Человек в канаве стонет, и я хочу помочь ему, но парализована страхом. Я наконец понимаю, в какой опасности нахожусь. Обхожу пострадавшего стороной и ускоряю шаг. Над головой мерцает несколько уличных фонарей, освещая путь, и я вижу впереди поворот. Спешу туда, стараясь не бежать. Я на пересечении Вест-Энд авеню и пятидесятой улицы. Мы живем на семьдесят четвертой. Напрягаю память, пытаясь вспомнить расположение улиц в Нью-Йорке.
Иду дальше, надеясь, что выбрала правильное направление. Прохожих становится все меньше; поднявшийся ветер гоняет мусор по потрескавшемуся тротуару. Я слышу за спиной какой-то шум. Сердце подкатывает к горлу. Я останавливаюсь, и все затихает. Снова начинаю двигаться – и звуки возобновляются. Шаги. Я тяжело дышу и изо всех сдерживаюсь, чтобы не побежать. Кэм Ли, акробат из Сан-Франциско, как-то сказал мне, что страх привлекает преступников, а уверенность – отпугивает. Ли отказался обучать меня кунг-фу, считая, что для девочки оно не годится, но научил меня агрессивной походке.
Я выпрямляюсь и расправляю плечи. Удлиняю шаг, и теперь моя походка из скованной превращается в высокомерную.
Как бы ненароком, оглядываюсь через плечо. Это мое воображение, или нечто только что скрылось в тени? Меня преследуют?
Иду быстрее и снова слышу за спиной шаги. Сглотнув, нащупываю нож-бабочку, который ношу в сумке с тех пор, как несколько лет назад в Канзасе нас с мамой ограбили.

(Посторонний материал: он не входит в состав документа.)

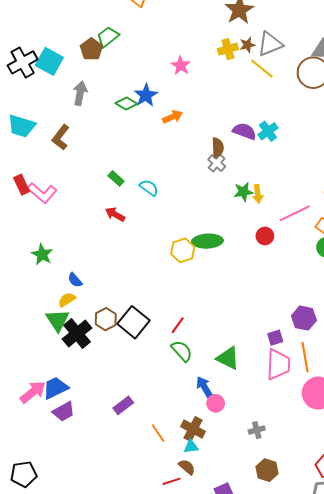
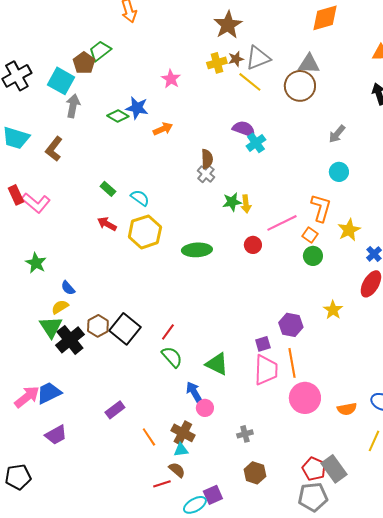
cyan square: (49, 61) -> (61, 81), moved
blue star: (146, 95) -> (137, 108), turned -30
purple semicircle: (244, 131) -> (244, 129), moved
yellow hexagon: (183, 250) -> (145, 232), moved, size x1.4
purple trapezoid: (64, 412) -> (56, 435), moved

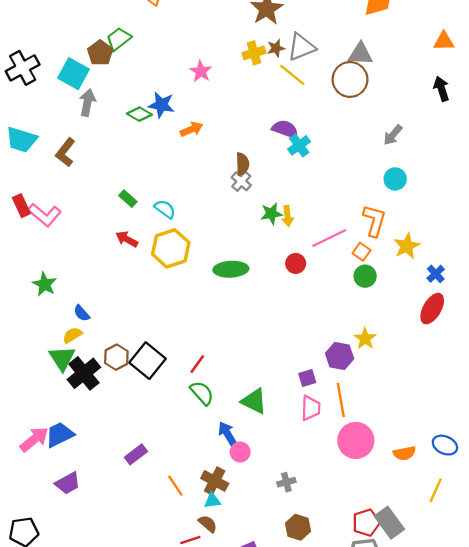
yellow star: (333, 310) -> (365, 339), moved
pink trapezoid: (266, 370) -> (311, 408), size x0.7
red pentagon: (314, 469) -> (366, 523), turned 30

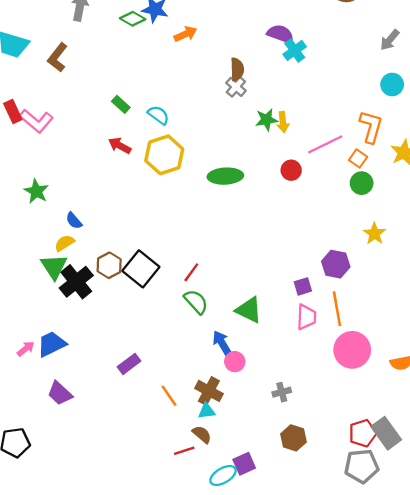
yellow star: (365, 339) -> (374, 234), moved
pink arrow: (34, 439) -> (26, 349), size x0.6
purple trapezoid: (68, 483) -> (60, 393), turned 72

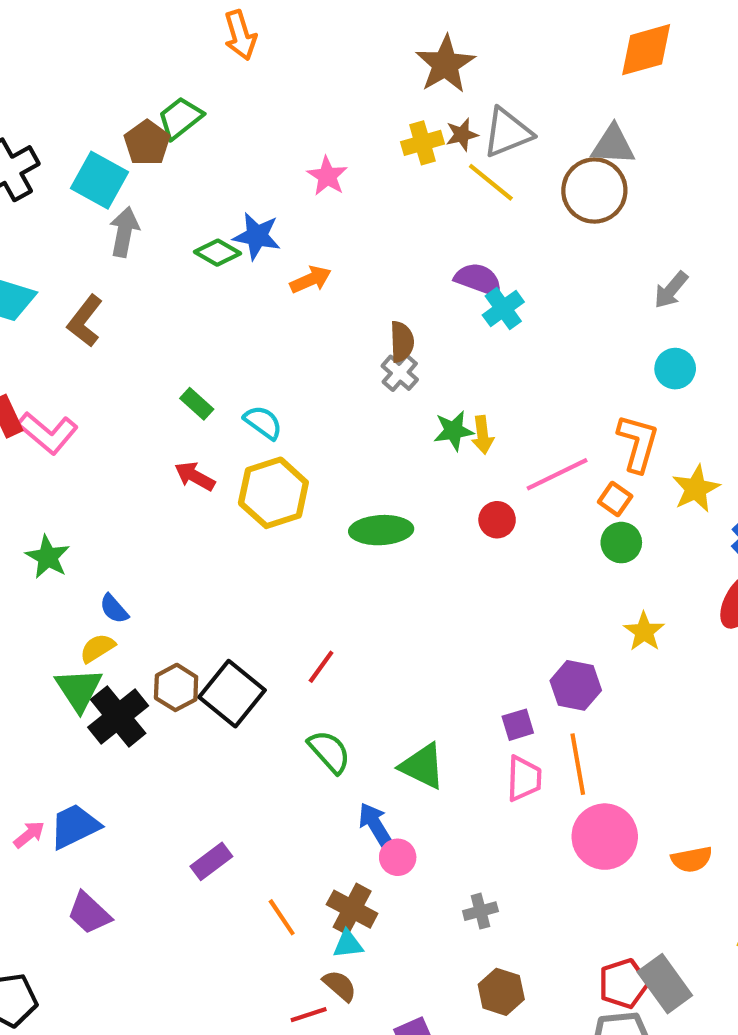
red line: (191, 272) -> (321, 667), moved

Я стараюсь сохранять спокойствие, но мои чувства обострены. Сначала это обычные сигналы опасности, я ощущаю угрозу... затем – злобу, глубокую и удушающую. Она накатывает постепенно, волнами, и окутывает меня со всех сторон. Дыхание замирает, и я рывком вытаскиваю из сумки нож. Сжимаю его в руке и, разом забыв все уроки Кэма Ли, бегу.
Шаги следуют за мной, не слишком приближаясь, но и не отставая. Слезы застят глаза, и вскоре я уже не слышу ничего, кроме своего тяжелого дыхания. Сердце бешено стучит, голова кружится. Если ничего не предприму в ближайшее время, то просто рухну в изнеможении, и меня поймают.
Я резко останавливаюсь и разворачиваюсь, стискивая в руке нож. Кэм Ли говорил, что лучше встретиться с противником лицом к лицу, чем убегать. Если мой преследователь думает, что я легкая добыча, то его ждет сюрприз.
«Иди сюда и возьми меня», – думаю, щелчком обнажая лезвие.
– Анна! Анна!
Внезапно кто-то обхватывает меня со спины, и я кричу. Молниеносным движением запястья опускаю нож и режу удерживающую меня руку. И отскакивая в сторону, слышу приглушенные проклятия. Нож со стуком падает на землю.
– Анна! Все в порядке. Это я!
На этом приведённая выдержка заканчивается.